Assinou seções nas revistas: Senhor, Fatos & Fotos, Ele e Ela, Fairplay, Claudia e Jóia.
Em 1976 ingressou na Editora Abril, na revista Nova da qual já era colaboradora, com a função de editora de comportamento.
De fevereiro a julho de 1986 escreveu crônicas para a revista Manchete.
Deixa a Editora Abril em 1992, como editora especial, após uma breve permanência na revista Claudia, tendo ganho três Prêmios Abril de Jornalismo.

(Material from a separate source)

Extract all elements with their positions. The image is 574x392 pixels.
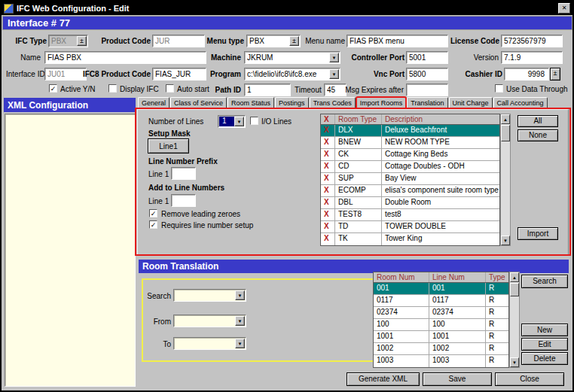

De maio de 1991 a abril de 1993 assinou crônicas semanais no Jornal do Brasil.
De 1975 até 1982 foi redatora na agência publicitária Estrutural, tendo ganho mais de 20 prêmios nesta área.

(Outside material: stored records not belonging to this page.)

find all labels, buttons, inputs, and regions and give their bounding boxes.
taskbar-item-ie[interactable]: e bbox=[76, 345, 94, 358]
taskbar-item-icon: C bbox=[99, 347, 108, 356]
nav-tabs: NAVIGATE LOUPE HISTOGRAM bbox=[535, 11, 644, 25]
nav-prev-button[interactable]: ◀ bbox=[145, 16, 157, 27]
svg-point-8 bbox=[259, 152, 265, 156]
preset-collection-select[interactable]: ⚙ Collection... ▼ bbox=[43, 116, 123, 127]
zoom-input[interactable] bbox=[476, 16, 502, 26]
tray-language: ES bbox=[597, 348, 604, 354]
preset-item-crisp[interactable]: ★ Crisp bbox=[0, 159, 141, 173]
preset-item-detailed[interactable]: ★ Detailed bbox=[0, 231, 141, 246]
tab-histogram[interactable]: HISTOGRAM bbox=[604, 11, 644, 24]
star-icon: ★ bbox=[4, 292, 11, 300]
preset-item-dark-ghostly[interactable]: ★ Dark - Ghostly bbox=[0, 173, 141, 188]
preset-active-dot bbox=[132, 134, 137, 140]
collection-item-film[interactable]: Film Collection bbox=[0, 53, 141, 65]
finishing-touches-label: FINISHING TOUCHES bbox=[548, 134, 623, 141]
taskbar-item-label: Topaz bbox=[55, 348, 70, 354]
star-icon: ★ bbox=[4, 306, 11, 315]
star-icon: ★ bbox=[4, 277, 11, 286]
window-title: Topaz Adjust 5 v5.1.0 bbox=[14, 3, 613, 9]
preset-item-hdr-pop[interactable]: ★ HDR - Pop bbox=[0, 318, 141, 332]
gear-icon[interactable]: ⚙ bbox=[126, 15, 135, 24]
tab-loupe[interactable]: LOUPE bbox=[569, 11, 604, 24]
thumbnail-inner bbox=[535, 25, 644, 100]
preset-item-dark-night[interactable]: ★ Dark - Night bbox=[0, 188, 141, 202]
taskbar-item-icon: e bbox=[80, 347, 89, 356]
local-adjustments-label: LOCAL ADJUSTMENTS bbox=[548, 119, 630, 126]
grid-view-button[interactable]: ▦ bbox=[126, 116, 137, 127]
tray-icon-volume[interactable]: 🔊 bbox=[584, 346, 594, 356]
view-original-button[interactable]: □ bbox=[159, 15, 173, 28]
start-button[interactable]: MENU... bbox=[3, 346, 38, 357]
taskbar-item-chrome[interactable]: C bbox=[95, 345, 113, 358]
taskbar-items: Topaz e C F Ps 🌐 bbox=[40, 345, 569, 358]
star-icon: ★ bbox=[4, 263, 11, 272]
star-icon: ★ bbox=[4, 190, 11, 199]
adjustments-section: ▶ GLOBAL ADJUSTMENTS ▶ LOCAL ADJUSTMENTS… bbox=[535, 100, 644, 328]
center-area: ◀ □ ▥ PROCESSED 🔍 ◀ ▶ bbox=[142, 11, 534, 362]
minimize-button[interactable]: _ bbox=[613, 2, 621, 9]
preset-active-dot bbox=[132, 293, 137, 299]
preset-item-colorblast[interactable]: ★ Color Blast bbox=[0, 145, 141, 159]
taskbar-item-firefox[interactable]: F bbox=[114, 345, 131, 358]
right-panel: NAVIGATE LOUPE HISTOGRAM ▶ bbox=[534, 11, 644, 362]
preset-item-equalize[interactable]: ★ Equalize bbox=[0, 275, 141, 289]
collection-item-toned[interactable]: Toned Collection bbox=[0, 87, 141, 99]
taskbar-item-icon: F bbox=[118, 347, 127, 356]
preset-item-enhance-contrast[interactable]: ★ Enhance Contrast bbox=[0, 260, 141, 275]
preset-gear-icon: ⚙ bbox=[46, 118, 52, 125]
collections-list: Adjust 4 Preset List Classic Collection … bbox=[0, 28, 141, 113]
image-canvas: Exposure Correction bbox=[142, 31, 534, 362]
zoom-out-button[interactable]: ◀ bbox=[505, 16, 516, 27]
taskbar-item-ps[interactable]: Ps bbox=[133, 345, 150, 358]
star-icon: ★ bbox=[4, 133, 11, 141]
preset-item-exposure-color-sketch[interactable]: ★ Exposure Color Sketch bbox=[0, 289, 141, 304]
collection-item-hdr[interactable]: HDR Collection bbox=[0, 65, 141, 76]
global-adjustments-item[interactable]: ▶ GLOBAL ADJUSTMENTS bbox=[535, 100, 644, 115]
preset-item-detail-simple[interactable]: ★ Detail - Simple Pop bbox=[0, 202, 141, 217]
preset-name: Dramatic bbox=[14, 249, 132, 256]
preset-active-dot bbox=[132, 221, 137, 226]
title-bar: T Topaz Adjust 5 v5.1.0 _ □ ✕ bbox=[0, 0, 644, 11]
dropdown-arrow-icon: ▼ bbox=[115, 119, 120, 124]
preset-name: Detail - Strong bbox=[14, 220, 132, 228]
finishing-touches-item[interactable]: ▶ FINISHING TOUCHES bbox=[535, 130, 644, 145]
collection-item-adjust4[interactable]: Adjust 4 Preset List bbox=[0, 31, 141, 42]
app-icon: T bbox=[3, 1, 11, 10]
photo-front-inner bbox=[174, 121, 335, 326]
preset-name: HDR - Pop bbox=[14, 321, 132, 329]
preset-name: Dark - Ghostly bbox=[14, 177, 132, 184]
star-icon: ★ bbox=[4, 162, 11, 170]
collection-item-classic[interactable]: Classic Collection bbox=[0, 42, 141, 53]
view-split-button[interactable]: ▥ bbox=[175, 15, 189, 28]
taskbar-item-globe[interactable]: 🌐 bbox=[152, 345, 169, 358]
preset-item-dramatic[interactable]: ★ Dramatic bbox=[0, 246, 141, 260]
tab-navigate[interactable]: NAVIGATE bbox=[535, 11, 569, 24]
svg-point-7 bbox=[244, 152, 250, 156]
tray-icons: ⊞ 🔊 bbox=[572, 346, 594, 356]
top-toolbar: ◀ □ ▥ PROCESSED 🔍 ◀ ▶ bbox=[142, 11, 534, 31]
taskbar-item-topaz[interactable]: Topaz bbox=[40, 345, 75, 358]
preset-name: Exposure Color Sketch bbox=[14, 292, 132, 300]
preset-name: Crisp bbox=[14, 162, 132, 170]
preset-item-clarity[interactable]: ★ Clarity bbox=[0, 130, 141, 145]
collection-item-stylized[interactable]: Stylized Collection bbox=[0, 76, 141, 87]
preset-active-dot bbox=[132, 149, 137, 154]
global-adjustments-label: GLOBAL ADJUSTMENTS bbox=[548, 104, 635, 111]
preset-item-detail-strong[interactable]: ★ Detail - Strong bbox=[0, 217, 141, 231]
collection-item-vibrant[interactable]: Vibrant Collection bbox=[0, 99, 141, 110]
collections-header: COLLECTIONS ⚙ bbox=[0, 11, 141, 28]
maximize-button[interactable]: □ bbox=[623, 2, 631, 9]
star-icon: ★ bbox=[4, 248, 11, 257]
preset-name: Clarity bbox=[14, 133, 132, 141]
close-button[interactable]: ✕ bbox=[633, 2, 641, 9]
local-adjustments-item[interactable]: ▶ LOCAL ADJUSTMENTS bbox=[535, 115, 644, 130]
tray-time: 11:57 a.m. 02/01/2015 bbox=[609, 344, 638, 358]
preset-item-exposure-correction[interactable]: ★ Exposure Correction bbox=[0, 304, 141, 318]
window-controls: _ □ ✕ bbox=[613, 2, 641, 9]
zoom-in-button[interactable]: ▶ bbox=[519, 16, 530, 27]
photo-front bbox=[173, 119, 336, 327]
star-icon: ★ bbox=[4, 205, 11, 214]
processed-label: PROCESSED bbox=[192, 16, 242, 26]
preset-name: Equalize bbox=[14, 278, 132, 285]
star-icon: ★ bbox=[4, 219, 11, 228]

Atuou na televisão como entrevistadora de Sexo Indiscreto - TV Rio, e
e entrevistadora de Olho por Olho - TV Tupi.
Na televisão foi editora e apresentadora do noticiário Primeira Mão -TV Rio, 1974; apresentadora e redatora do programa cultural Os Mágicos -TVE, 1976; âncora do programa cinematográfico Sábado Forte -TVE, de 1985 a 1988; e âncora do programa patrocinado pelo Instituto Italiano de Cultura, Imagens da Itália- TVE, de 1992 a 1993.
Em 1968, foi lançado seu primeiro livro, Eu Sozinha; desde então, publicou mais de 30 obras, entre literatura infantil e adulta. Seu primeiro livro de poesia, Cada Bicho seu Capricho, saiu em 1992. Em 1994 ganhou o Prêmio Jabuti de Poesia, por Rota de Colisão (1993), e o Prêmio Jabuti Infantil ou Juvenil, por Ana Z Aonde Vai Você?. Suas crônicas estão reunidas em vários livros, dentre os quais Eu Sei, mas não Devia (1992) que recebeu outro prêmio Jabuti, além de Rota de Colisão igualmente premiado.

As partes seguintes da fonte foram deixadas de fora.